The raw mouse miRNA sequencing data was downloaded from http://www.ncbi.nlm.nih.gov/geo/query/acc.cgi?acc=GSE31667 with the sequencing adapter “ATCTCGTATGCCGTCTTCTGCTTG”. Mus musculus genome sequences in FASTA format and genome annotation in GTF format (Ensembl release 79: GRCm38.p3; top level assembly) were downloaded from http://www.ensembl.org/. The raw human miRNA sequencing data was downloaded from http://www.ncbi.nlm.nih.gov/geo/query/acc.cgi?acc=GSE60292, which was clean of adapter sequences. Homo sapiens genome sequences and genome annotation (Ensembl release 79: GRCh38.p2; primary assembly) were downloaded from Ensembl website. For human genome, the top level assembly is too large (~40 GB) to build a Novoalign index file, so we used its primary assembly instead of its top level assembly. The adapter for our chicken data is “TGGAATTCTCGGGTGCCAAGG”, and Gallus gallus genome sequences and genome annotation (Ensembl release 79: Galgal4; top level assembly) were downloaded from Ensembl website. The raw data in SRA format was transformed to FASTQ format by SRA Toolkit version 2.5.2 (http://www.ncbi.nlm.nih.gov/Traces/sra/sra.cgi?cmd=show&f=software&m=software&s=software). The sequences for both mature canonical miRNAs and their hairpins, as well as the precursor miRNA family classification data (i.e., “miFam.dat”), were downloaded from miRBase51 (release 21).
miRNA data analysis by mirPRo
The prerequisite tools for mirPRo include: (1) FASTX-Toolkit (http://hannonlab.cshl.edu/fastx_toolkit/index.html, version 0.0.14); (2) Novoalign47 (http://www.novocraft.com/support/download/, release V3.02.11); (3) HTSeq48 (http://www-huber.embl.de/users/anders/HTSeq/doc/install.html, version 0.6.1); (4) RNAfold50 (http://www.tbi.univie.ac.at/RNA/index.html, version 2.1.9); (5) randfold49 (http://bioinformatics.psb.ugent.be/supplementary_data/erbon/nov2003/, version 2). They need to be installed before running mirPRo.

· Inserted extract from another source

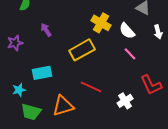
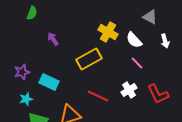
purple star: (15, 43) -> (22, 72), moved
cyan rectangle: (42, 73) -> (49, 82), turned 36
white cross: (125, 101) -> (129, 90), moved

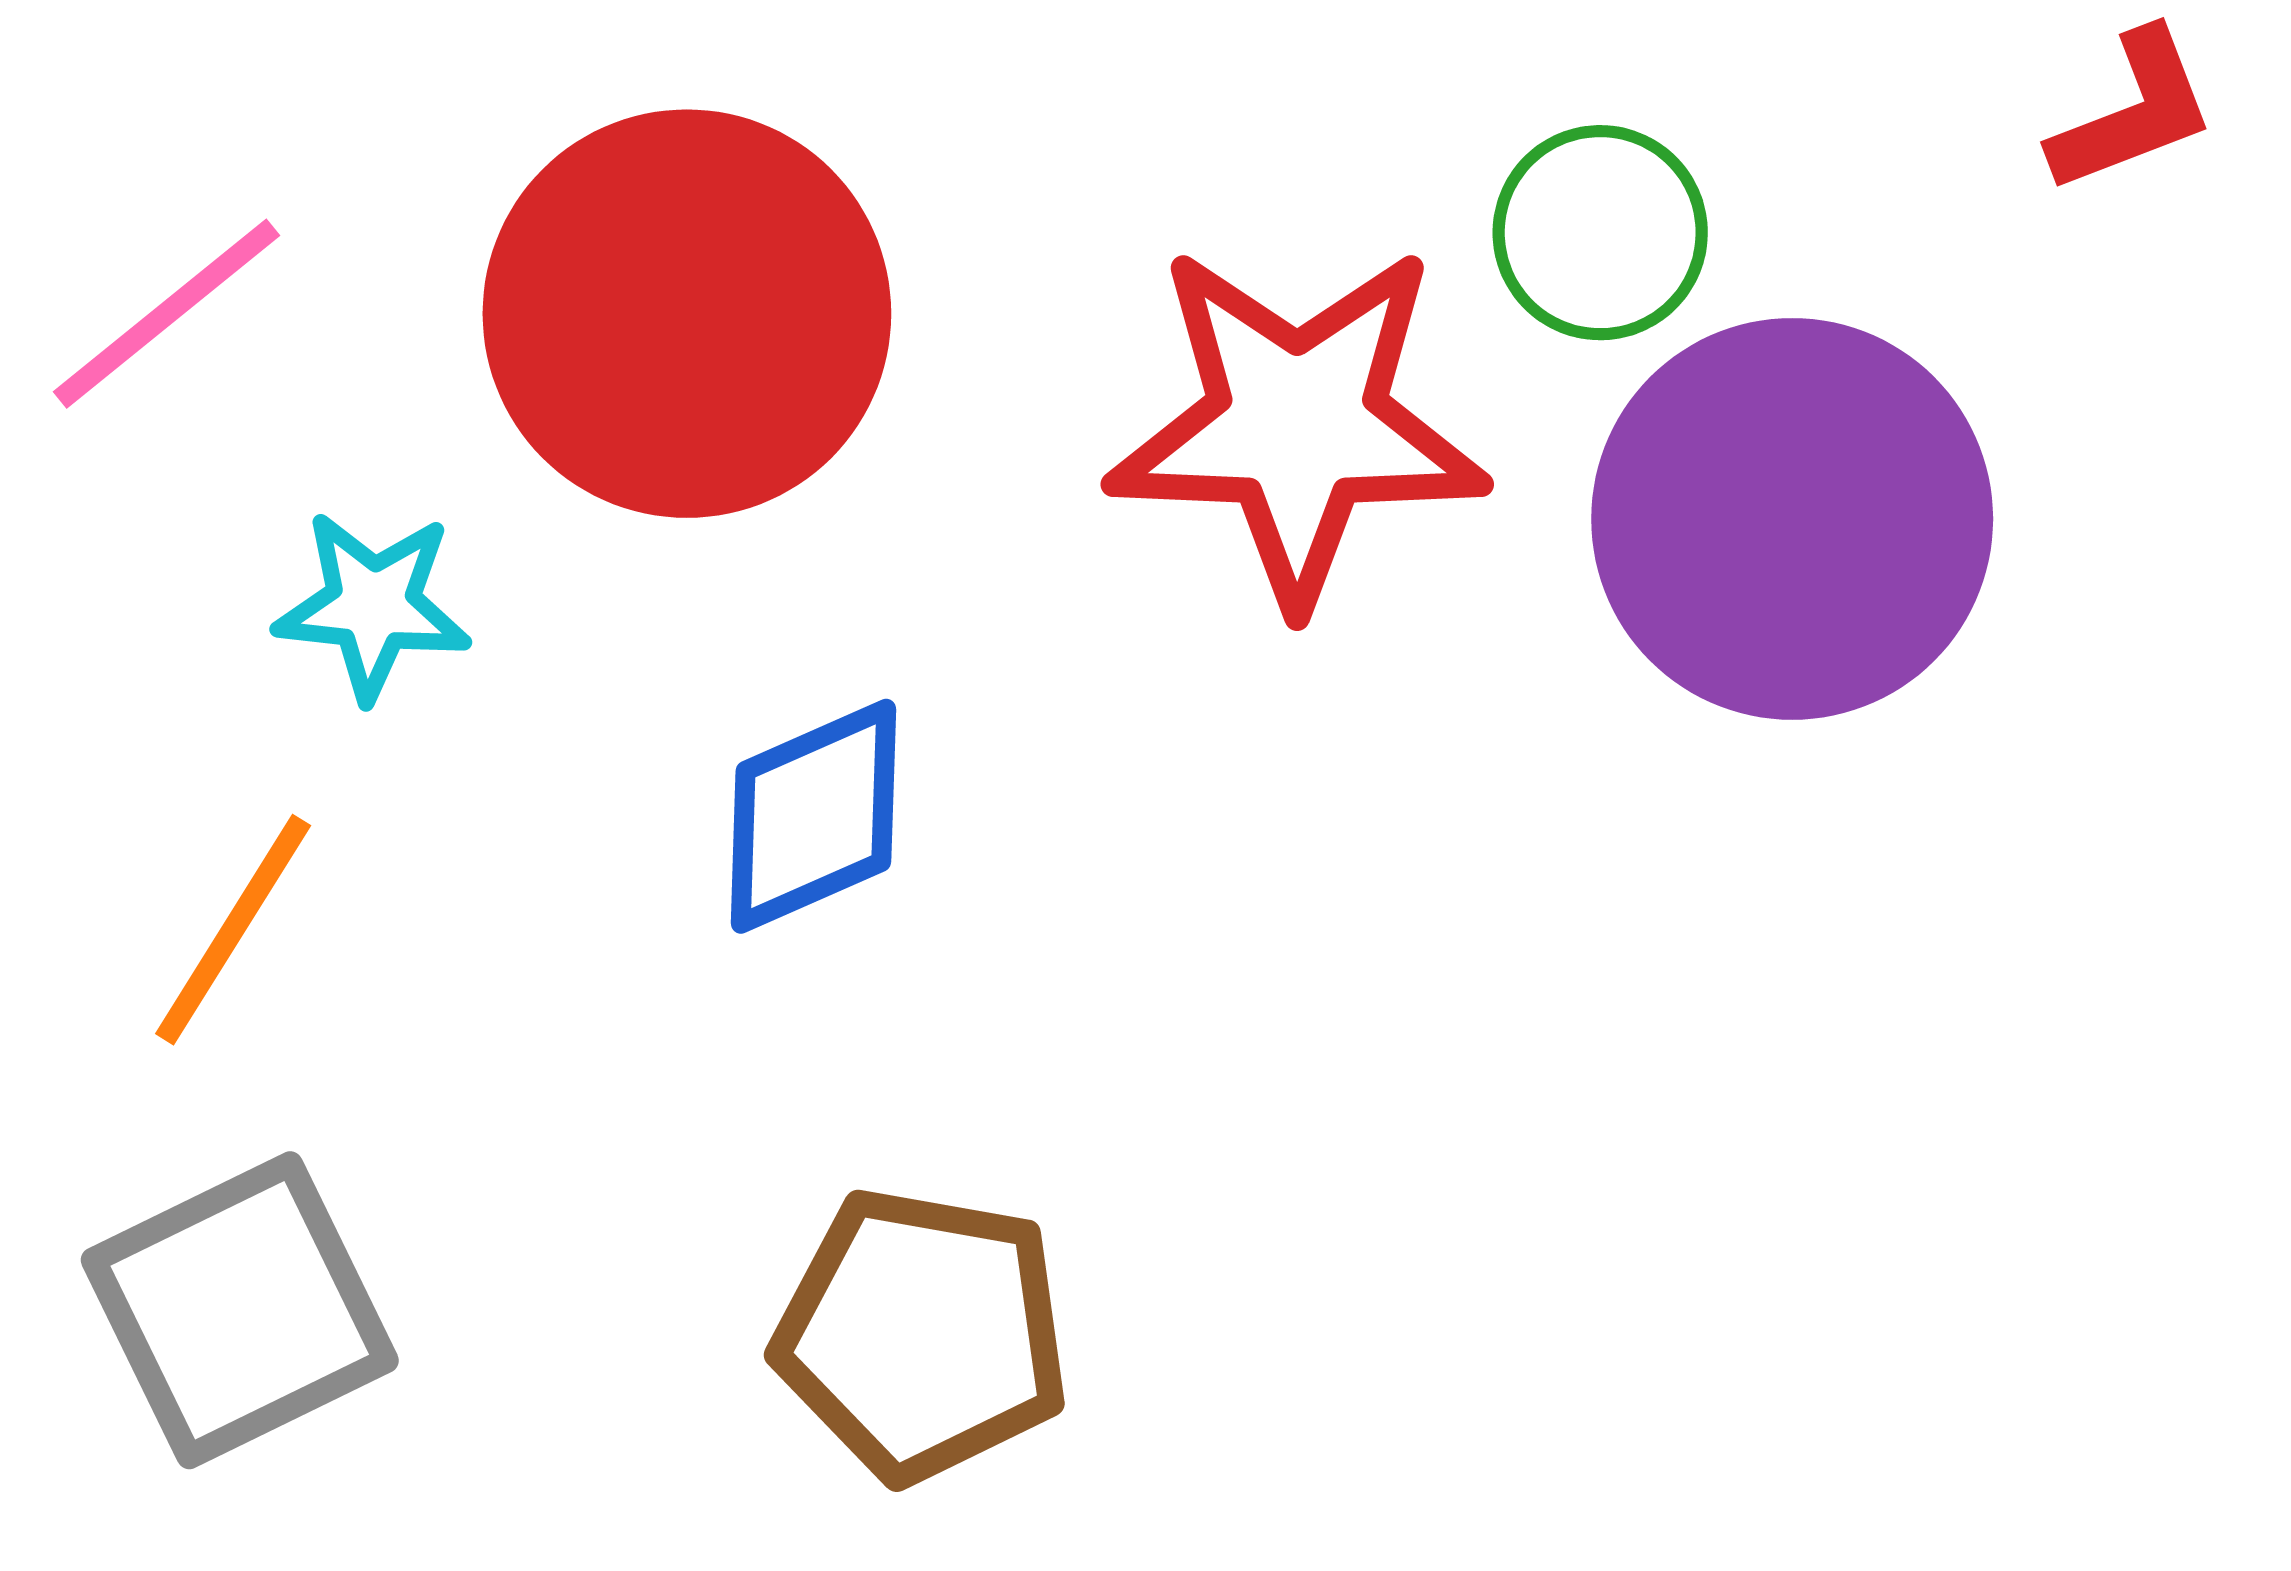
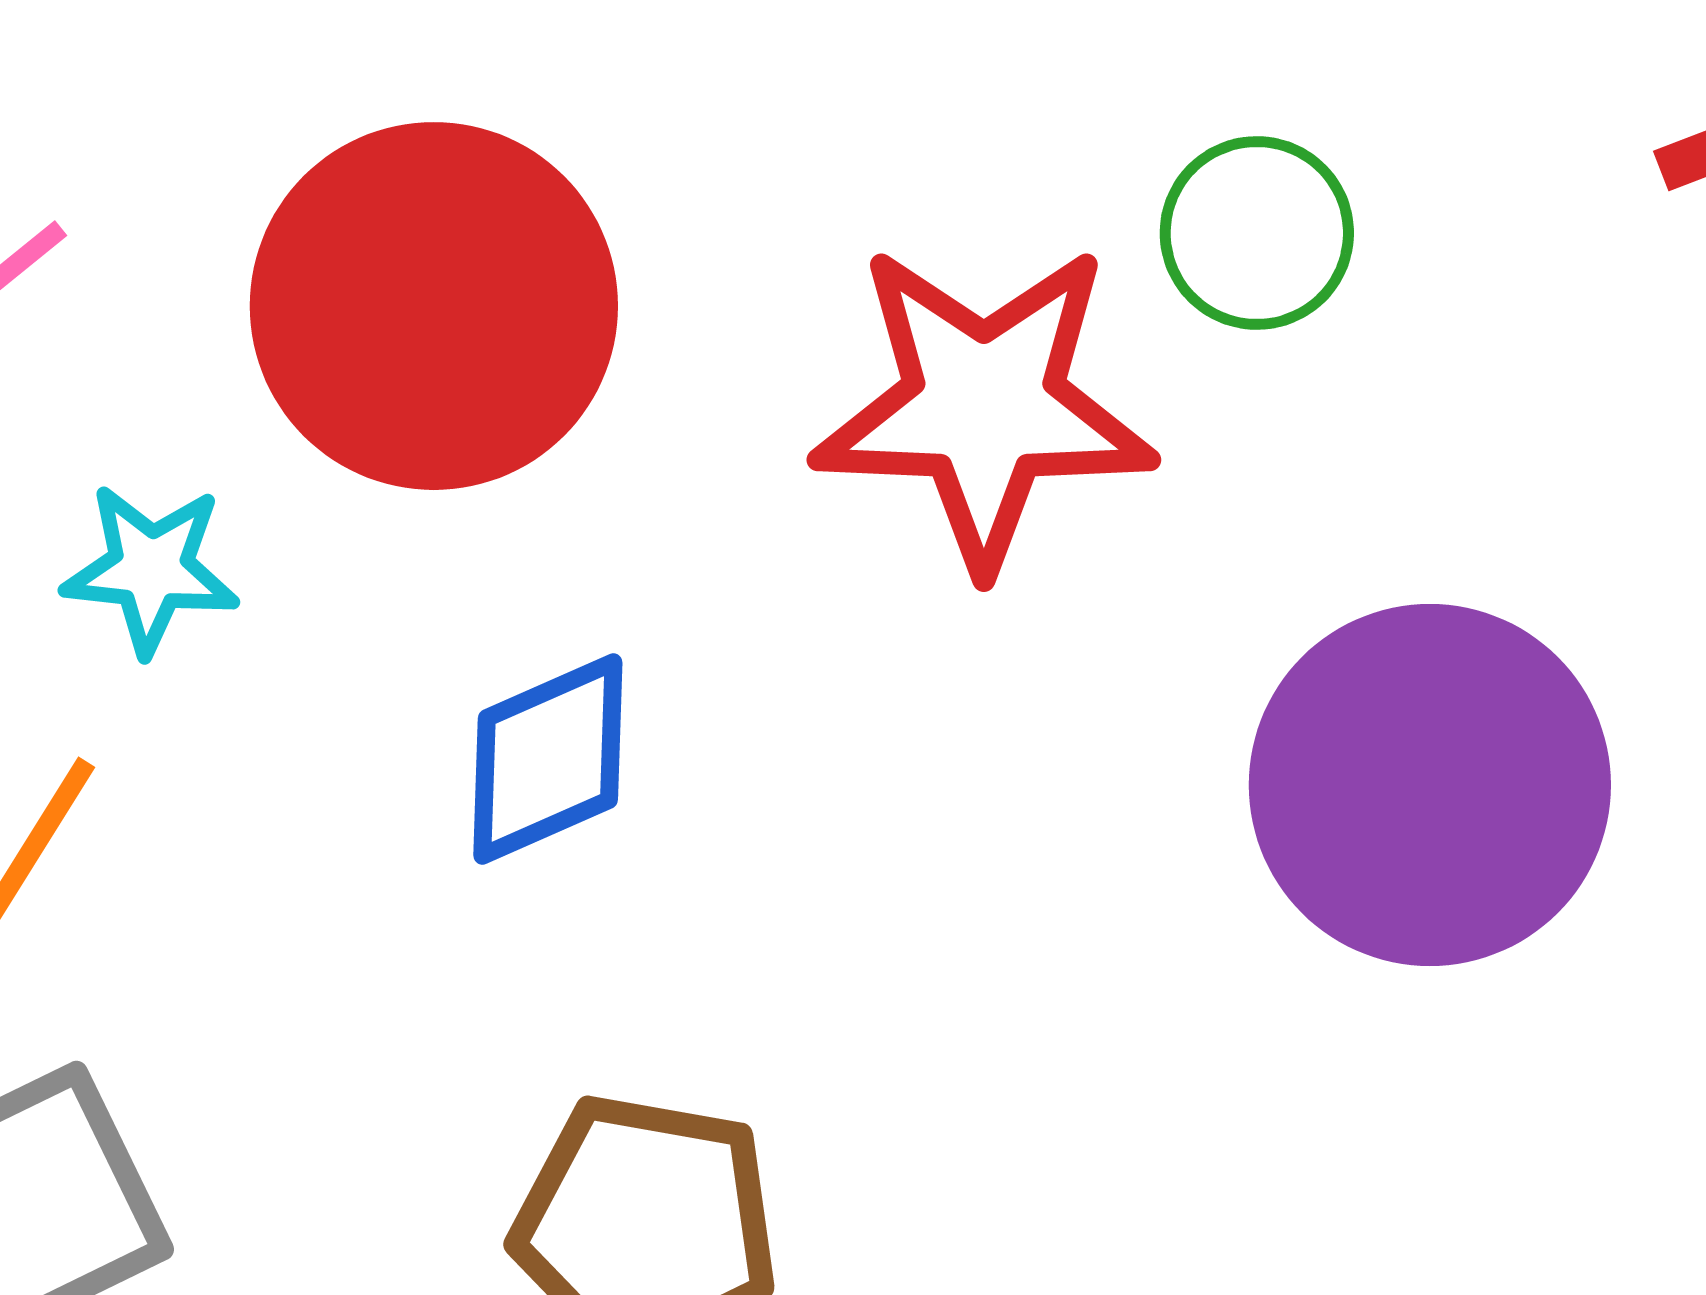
purple circle: (1792, 519) -> (1430, 785), moved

mirPRo first extracted mature and precursor miRNA sequences annotated by miRBase51 for a given species (i.e., mouse, human or chicken) and mapped these mature miRNAs to their hairpins using Novoalign, allowing only perfect mappings to obtain the accurate positions of mature miRNAs in corresponding hairpins for downstream analysis.

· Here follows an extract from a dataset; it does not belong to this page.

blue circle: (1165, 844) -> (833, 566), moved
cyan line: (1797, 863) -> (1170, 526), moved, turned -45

The raw read quality filtering was performed by FASTX-Toolkit (fastq_quality_filter, http://hannonlab.cshl.edu/fastx_toolkit/index.html) to filter out reads with poor qualities using the following settings: (1) the minimum quality score for each base = 20; (2) the percent of bases that must have the minimum quality score ≤95%. The adapter sequence was trimmed off by subprogram mirpro_findAdapter of mirPRo, with the following settings: (1) the maximum number of error bases including mismatches and indels in detected adapter sequences = 1; (2) the minimum length of detectable adapters = 10; (3) the minimum length of final clean reads without adapters = 15 (the minimum length of mature miRNAs in miRBase is 15). The clean reads were then collapsed by the program fastx_collapser in FASTX-Toolkit with expression numbers counted (i.e., the count of reads that support one collapsed read).

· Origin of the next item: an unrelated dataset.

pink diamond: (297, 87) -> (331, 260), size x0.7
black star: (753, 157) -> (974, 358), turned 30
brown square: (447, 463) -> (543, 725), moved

The collapsed reads were then mapped to the known pre-miRNAs (hairpin sequences) using Novoalign with the following settings: (1) mismatch penalty = 30; (2) gap opening penalty = 40; (3) gap extension penalty = 6; (4) the maximum penalty score for alignment = 60; (5) soft clips are allowed; (6) for the reads that can be mapped to more than one hairpin, and the best mappings with the lowest penalty score are kept. We used the option “-r All –R o” to report the mapping(s) with the best alignment score for each read. The maximum penalty score for alignment (60) allowed at most 2 mismatches or 3 indels in one opening gap in mappings.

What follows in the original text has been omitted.